#### DATA LISTING ####
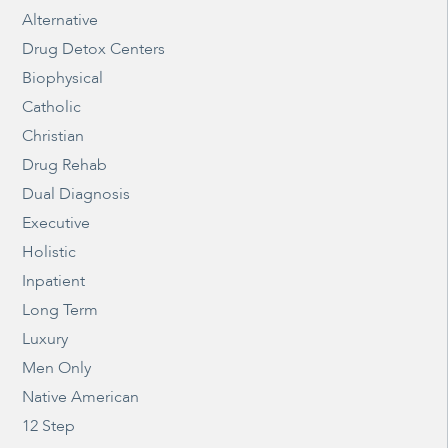
Alternative
Drug Detox Centers
Biophysical
Catholic
Christian
Drug Rehab
Dual Diagnosis
Executive
Holistic
Inpatient
Long Term
Luxury
Men Only
Native American
12 Step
####
PROBLEM DESCRIPTION: Copy exactly the lines that run from the one containing "Dual Diagnosis" to the last line of the listing, both included, and nothing more.

RESPONSE TO THIS EXERCISE:
Dual Diagnosis
Executive
Holistic
Inpatient
Long Term
Luxury
Men Only
Native American
12 Step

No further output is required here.